- _Your instructions_
What you write must match the records exactly, except for the images, which are left out.
━━━━━ Supplied records ━━━━━
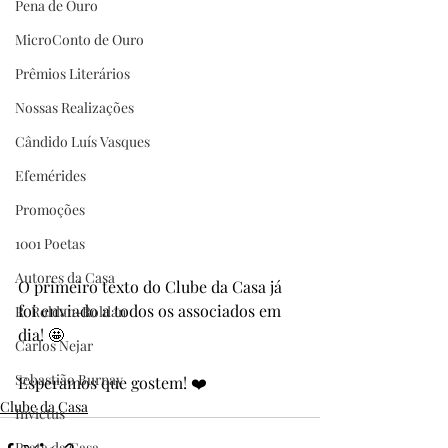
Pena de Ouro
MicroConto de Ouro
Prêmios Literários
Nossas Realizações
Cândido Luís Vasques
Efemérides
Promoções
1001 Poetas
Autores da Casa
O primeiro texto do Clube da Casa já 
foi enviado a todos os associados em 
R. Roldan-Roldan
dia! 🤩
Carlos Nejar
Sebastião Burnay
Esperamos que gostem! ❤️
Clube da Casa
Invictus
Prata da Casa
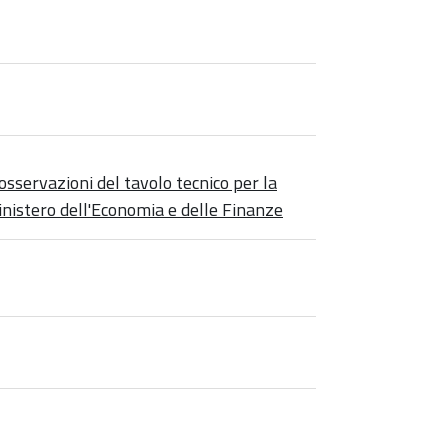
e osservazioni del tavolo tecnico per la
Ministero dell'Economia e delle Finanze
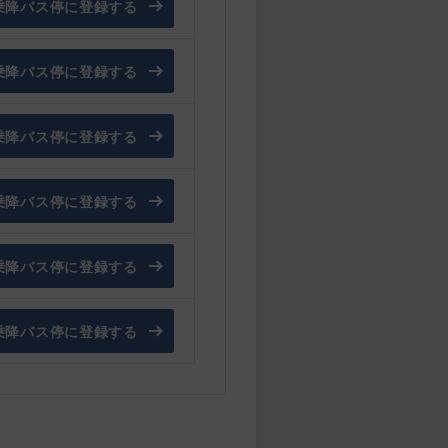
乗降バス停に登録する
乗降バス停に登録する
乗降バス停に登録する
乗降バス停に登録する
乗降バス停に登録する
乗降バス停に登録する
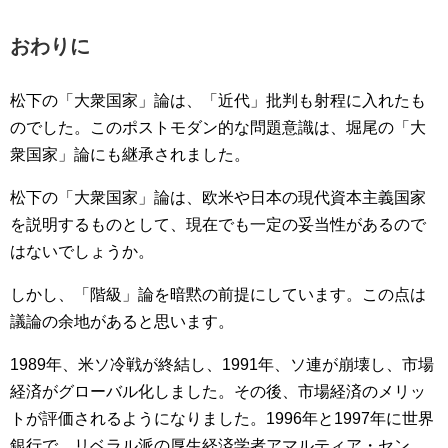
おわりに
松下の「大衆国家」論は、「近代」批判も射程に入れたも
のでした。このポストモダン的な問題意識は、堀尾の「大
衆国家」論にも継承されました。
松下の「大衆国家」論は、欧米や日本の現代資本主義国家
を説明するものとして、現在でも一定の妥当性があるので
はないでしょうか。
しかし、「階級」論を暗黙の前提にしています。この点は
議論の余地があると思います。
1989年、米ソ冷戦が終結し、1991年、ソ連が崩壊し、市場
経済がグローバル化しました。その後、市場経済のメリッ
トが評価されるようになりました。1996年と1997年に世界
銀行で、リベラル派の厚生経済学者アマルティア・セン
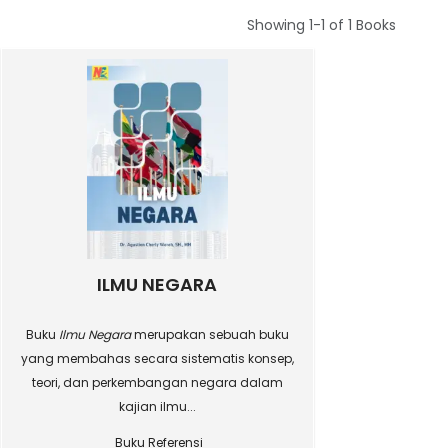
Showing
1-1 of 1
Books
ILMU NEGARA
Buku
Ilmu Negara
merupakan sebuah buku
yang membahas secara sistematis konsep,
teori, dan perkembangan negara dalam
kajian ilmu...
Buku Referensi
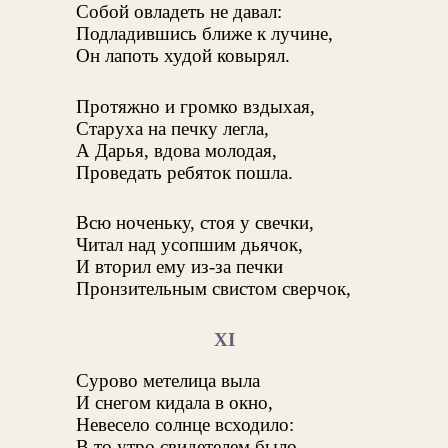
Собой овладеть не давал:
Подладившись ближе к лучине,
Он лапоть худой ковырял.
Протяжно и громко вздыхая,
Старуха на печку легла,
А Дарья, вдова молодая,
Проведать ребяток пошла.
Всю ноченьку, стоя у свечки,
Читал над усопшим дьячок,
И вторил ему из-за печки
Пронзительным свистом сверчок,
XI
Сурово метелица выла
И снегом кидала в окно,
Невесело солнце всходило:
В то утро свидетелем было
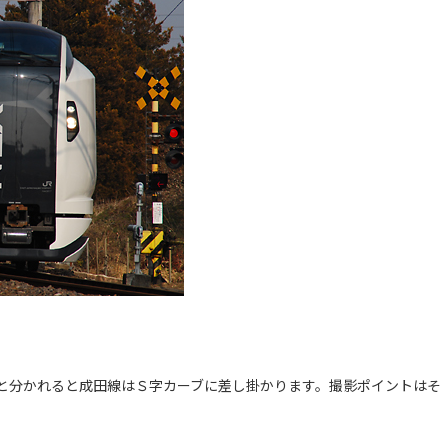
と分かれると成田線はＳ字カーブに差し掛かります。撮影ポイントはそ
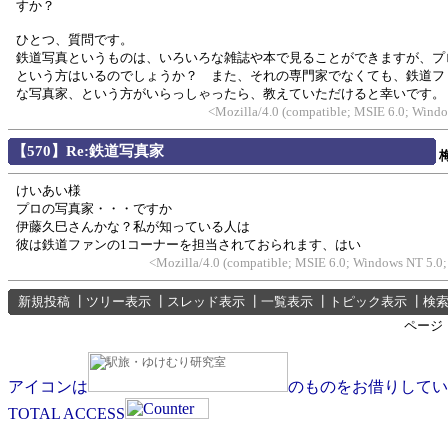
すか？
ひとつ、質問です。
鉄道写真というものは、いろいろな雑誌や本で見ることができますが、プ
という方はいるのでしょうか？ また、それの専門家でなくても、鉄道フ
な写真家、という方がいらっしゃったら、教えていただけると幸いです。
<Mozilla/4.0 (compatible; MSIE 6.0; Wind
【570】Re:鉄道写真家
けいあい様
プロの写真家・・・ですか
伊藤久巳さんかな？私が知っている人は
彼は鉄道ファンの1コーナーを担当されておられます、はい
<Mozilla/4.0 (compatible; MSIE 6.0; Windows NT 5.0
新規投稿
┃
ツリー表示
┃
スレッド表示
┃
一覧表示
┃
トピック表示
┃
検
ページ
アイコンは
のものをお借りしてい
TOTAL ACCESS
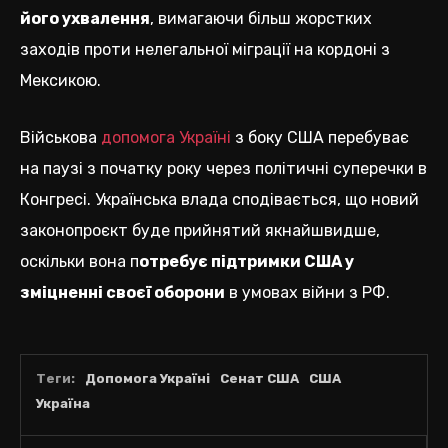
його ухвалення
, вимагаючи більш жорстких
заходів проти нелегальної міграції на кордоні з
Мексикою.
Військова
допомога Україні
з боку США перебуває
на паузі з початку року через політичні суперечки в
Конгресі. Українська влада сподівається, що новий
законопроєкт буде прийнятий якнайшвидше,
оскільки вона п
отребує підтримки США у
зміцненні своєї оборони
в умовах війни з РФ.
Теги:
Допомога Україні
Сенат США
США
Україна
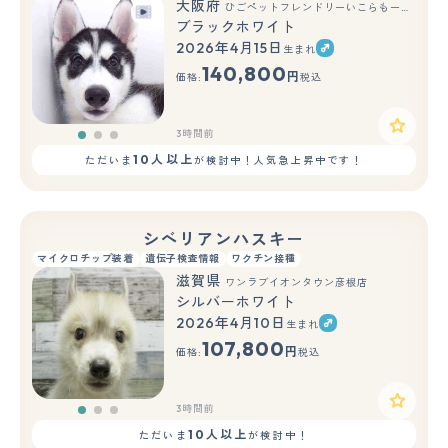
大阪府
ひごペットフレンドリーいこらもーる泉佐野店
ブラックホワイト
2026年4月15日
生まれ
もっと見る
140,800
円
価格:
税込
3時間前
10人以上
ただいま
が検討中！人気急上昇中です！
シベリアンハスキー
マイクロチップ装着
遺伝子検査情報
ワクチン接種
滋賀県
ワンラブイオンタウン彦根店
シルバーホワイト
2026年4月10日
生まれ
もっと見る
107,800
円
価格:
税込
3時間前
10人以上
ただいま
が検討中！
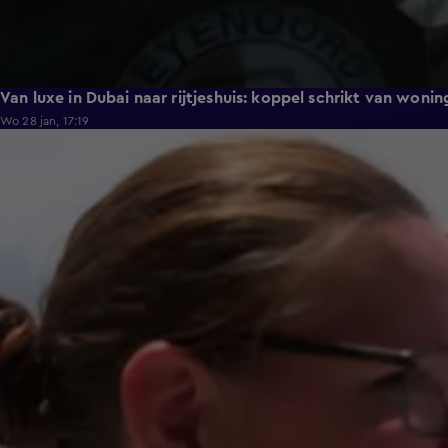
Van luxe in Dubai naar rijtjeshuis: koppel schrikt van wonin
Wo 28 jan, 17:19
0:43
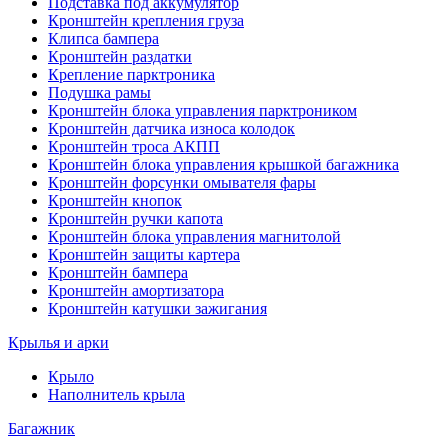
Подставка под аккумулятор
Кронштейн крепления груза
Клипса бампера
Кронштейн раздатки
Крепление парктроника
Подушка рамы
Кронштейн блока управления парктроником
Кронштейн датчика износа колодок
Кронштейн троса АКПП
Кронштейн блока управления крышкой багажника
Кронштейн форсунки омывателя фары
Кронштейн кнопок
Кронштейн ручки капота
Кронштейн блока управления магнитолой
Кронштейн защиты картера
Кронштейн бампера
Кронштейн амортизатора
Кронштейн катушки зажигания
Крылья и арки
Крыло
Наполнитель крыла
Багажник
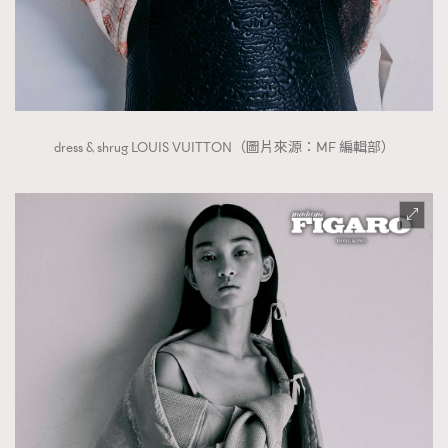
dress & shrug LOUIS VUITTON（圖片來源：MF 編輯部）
━━━━━
- _Expected output_
Pena de Ouro
MicroConto de Ouro
Prêmios Literários
Nossas Realizações
Cândido Luís Vasques
Efemérides
Promoções
1001 Poetas
Autores da Casa
O primeiro texto do Clube da Casa já 
foi enviado a todos os associados em 
R. Roldan-Roldan
dia! 🤩
Carlos Nejar
Sebastião Burnay
Esperamos que gostem! ❤️
Clube da Casa
Invictus
Prata da Casa
e osservazioni del tavolo tecnico per la
Ministero dell'Economia e delle Finanze
乗降バス停に登録する
乗降バス停に登録する
乗降バス停に登録する
乗降バス停に登録する
乗降バス停に登録する
乗降バス停に登録する
おわりに
松下の「大衆国家」論は、「近代」批判も射程に入れたも
のでした。このポストモダン的な問題意識は、堀尾の「大
衆国家」論にも継承されました。
松下の「大衆国家」論は、欧米や日本の現代資本主義国家
を説明するものとして、現在でも一定の妥当性があるので
はないでしょうか。
しかし、「階級」論を暗黙の前提にしています。この点は
議論の余地があると思います。
1989年、米ソ冷戦が終結し、1991年、ソ連が崩壊し、市場
経済がグローバル化しました。その後、市場経済のメリッ
トが評価されるようになりました。1996年と1997年に世界
銀行で、リベラル派の厚生経済学者アマルティア・セン
Showing
1-1 of 1
Books
ILMU NEGARA
Buku
Ilmu Negara
merupakan sebuah buku
yang membahas secara sistematis konsep,
teori, dan perkembangan negara dalam
kajian ilmu...
Buku Referensi
Собой овладеть не давал:
Подладившись ближе к лучине,
Он лапоть худой ковырял.
Протяжно и громко вздыхая,
Старуха на печку легла,
А Дарья, вдова молодая,
Проведать ребяток пошла.
Всю ноченьку, стоя у свечки,
Читал над усопшим дьячок,
И вторил ему из-за печки
Пронзительным свистом сверчок,
XI
Сурово метелица выла
И снегом кидала в окно,
Невесело солнце всходило:
В то утро свидетелем было
と分かれると成田線はＳ字カーブに差し掛かります。撮影ポイントはそ
すか？
ひとつ、質問です。
鉄道写真というものは、いろいろな雑誌や本で見ることができますが、プ
という方はいるのでしょうか？ また、それの専門家でなくても、鉄道フ
な写真家、という方がいらっしゃったら、教えていただけると幸いです。
<Mozilla/4.0 (compatible; MSIE 6.0; Wind
【570】Re:鉄道写真家
けいあい様
プロの写真家・・・ですか
伊藤久巳さんかな？私が知っている人は
彼は鉄道ファンの1コーナーを担当されておられます、はい
<Mozilla/4.0 (compatible; MSIE 6.0; Windows NT 5.0
新規投稿
┃
ツリー表示
┃
スレッド表示
┃
一覧表示
┃
トピック表示
┃
検
ページ
アイコンは
のものをお借りしてい
TOTAL ACCESS
його ухвалення
, вимагаючи більш жорстких
заходів проти нелегальної міграції на кордоні з
Мексикою.
Військова
допомога Україні
з боку США перебуває
на паузі з початку року через політичні суперечки в
Конгресі. Українська влада сподівається, що новий
законопроєкт буде прийнятий якнайшвидше,
оскільки вона п
отребує підтримки США у
зміцненні своєї оборони
в умовах війни з РФ.
Теги:
Допомога Україні
Сенат США
США
Україна
大阪府
ひごペットフレンドリーいこらもーる泉佐野店
ブラックホワイト
2026年4月15日
生まれ
もっと見る
140,800
円
価格:
税込
3時間前
10人以上
ただいま
が検討中！人気急上昇中です！
シベリアンハスキー
マイクロチップ装着
遺伝子検査情報
ワクチン接種
滋賀県
ワンラブイオンタウン彦根店
シルバーホワイト
2026年4月10日
生まれ
もっと見る
107,800
円
価格:
税込
3時間前
10人以上
ただいま
が検討中！
Van luxe in Dubai naar rijtjeshuis: koppel schrikt van wonin
Wo 28 jan, 17:19
0:43
Подставка под аккумулятор
Кронштейн крепления груза
Клипса бампера
Кронштейн раздатки
Крепление парктроника
Подушка рамы
Кронштейн блока управления парктроником
Кронштейн датчика износа колодок
Кронштейн троса АКПП
Кронштейн блока управления крышкой багажника
Кронштейн форсунки омывателя фары
Кронштейн кнопок
Кронштейн ручки капота
Кронштейн блока управления магнитолой
Кронштейн защиты картера
Кронштейн бампера
Кронштейн амортизатора
Кронштейн катушки зажигания
Крылья и арки
Крыло
Наполнитель крыла
Багажник
dress & shrug LOUIS VUITTON（圖片來源：MF 編輯部）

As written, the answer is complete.